### Provided entries

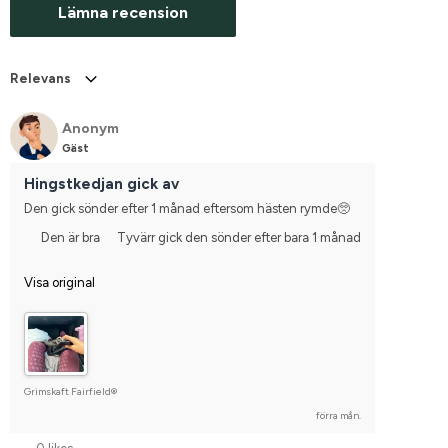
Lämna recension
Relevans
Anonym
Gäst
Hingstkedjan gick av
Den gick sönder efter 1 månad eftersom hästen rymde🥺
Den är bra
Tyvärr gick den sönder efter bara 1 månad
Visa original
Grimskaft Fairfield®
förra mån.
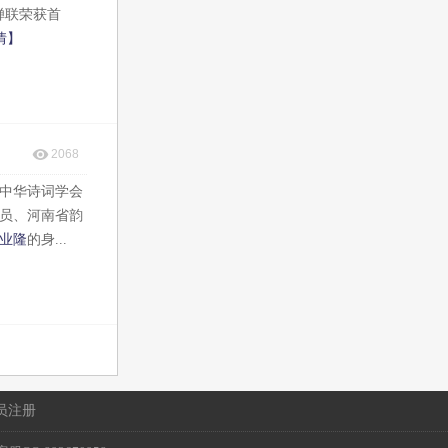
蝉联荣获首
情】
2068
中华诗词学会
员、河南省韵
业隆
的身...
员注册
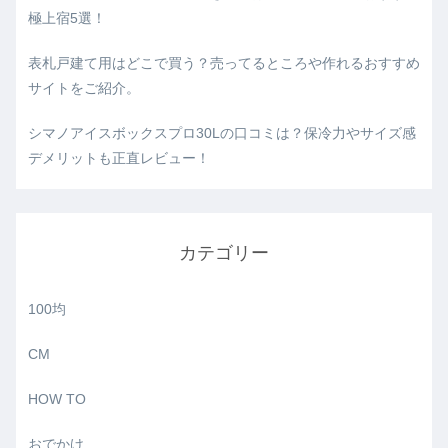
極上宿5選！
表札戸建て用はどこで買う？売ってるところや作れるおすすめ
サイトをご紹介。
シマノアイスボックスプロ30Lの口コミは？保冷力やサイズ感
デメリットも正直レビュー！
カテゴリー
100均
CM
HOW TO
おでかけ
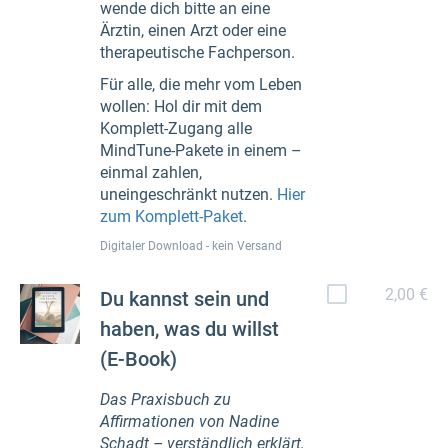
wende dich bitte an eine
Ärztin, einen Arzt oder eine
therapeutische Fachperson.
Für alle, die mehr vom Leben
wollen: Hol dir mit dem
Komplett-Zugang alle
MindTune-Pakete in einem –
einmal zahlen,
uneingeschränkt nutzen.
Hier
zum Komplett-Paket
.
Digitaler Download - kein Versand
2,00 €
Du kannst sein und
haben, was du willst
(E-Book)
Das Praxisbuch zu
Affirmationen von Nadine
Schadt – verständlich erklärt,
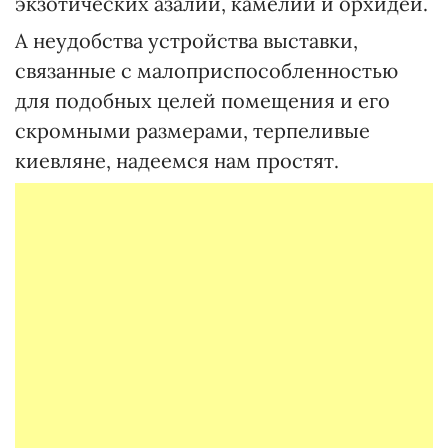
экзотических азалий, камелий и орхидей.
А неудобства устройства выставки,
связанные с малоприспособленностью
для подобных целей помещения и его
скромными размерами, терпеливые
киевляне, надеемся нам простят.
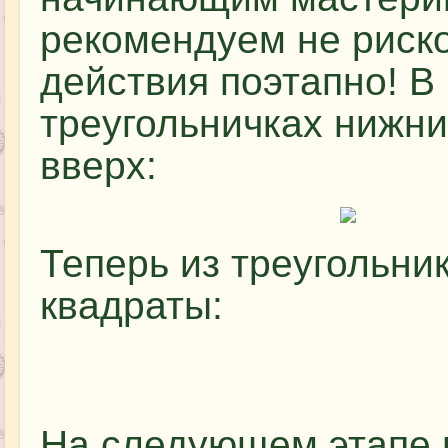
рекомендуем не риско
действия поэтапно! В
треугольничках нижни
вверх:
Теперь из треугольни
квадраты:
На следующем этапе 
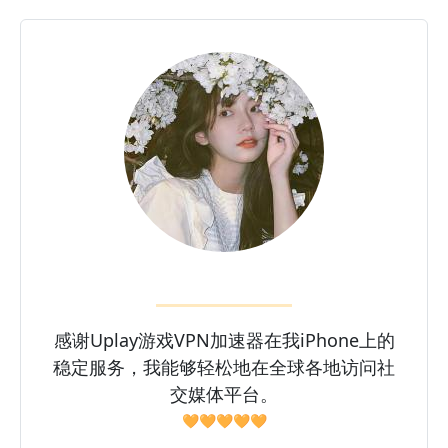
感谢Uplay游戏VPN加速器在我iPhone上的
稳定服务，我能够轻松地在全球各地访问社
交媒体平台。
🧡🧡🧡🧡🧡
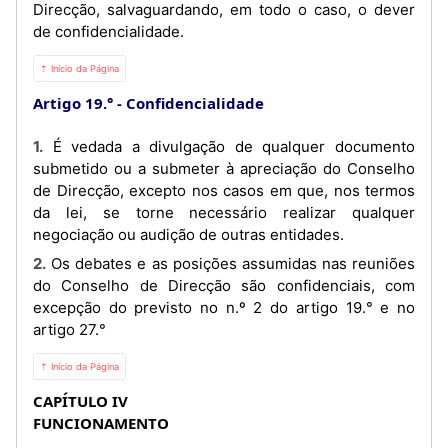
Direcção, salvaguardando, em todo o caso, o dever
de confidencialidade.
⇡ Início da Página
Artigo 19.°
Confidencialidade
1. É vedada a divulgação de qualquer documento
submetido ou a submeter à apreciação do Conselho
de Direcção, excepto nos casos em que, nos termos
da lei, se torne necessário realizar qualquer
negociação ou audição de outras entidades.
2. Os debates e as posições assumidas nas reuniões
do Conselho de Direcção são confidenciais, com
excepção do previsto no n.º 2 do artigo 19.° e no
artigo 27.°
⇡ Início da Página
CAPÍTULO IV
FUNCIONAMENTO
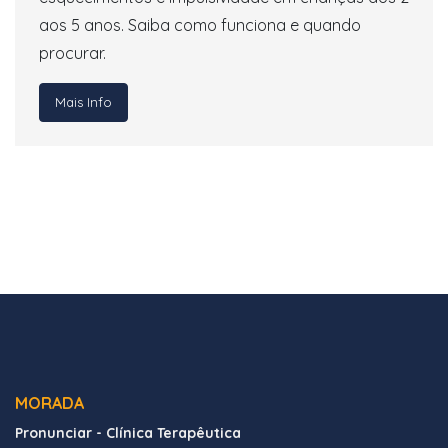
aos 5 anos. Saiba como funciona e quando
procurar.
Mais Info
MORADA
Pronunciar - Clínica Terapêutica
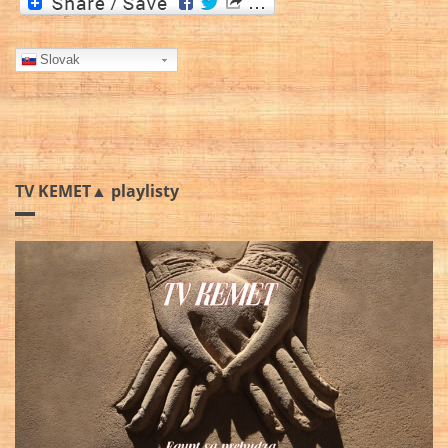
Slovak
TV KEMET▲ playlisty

### Exercise description
The pictures stay out; everything else in the records above must be repeated exactly.

### Your solution
Lämna recension
Relevans
Anonym
Gäst
Hingstkedjan gick av
Den gick sönder efter 1 månad eftersom hästen rymde🥺
Den är bra
Tyvärr gick den sönder efter bara 1 månad
Visa original
Grimskaft Fairfield®
förra mån.
蝉联荣获首
情】
2068
中华诗词学会
员、河南省韵
业隆
的身...
员注册
極上宿5選！
表札戸建て用はどこで買う？売ってるところや作れるおすすめ
サイトをご紹介。
シマノアイスボックスプロ30Lの口コミは？保冷力やサイズ感
デメリットも正直レビュー！
カテゴリー
100均
CM
HOW TO
おでかけ
wende dich bitte an eine
Ärztin, einen Arzt oder eine
therapeutische Fachperson.
Für alle, die mehr vom Leben
wollen: Hol dir mit dem
Komplett-Zugang alle
MindTune-Pakete in einem –
einmal zahlen,
uneingeschränkt nutzen.
Hier
zum Komplett-Paket
.
Digitaler Download - kein Versand
2,00 €
Du kannst sein und
haben, was du willst
(E-Book)
Das Praxisbuch zu
Affirmationen von Nadine
Schadt – verständlich erklärt,
экзотических азалий, камелий и орхидей.
А неудобства устройства выставки,
связанные с малоприспособленностью
для подобных целей помещения и его
скромными размерами, терпеливые
киевляне, надеемся нам простят.
рекомендуем не риско
действия поэтапно! В
треугольничках нижни
вверх:
Теперь из треугольни
квадраты:
На следующем этапе 
感谢Uplay游戏VPN加速器在我iPhone上的
稳定服务，我能够轻松地在全球各地访问社
交媒体平台。
🧡🧡🧡🧡🧡
Direcção, salvaguardando, em todo o caso, o dever
de confidencialidade.
⇡ Início da Página
Artigo 19.°
Confidencialidade
1. É vedada a divulgação de qualquer documento
submetido ou a submeter à apreciação do Conselho
de Direcção, excepto nos casos em que, nos termos
da lei, se torne necessário realizar qualquer
negociação ou audição de outras entidades.
2. Os debates e as posições assumidas nas reuniões
do Conselho de Direcção são confidenciais, com
excepção do previsto no n.º 2 do artigo 19.° e no
artigo 27.°
⇡ Início da Página
CAPÍTULO IV
FUNCIONAMENTO
aos 5 anos. Saiba como funciona e quando
procurar.
Mais Info
MORADA
Pronunciar - Clínica Terapêutica
Slovak
TV KEMET▲ playlisty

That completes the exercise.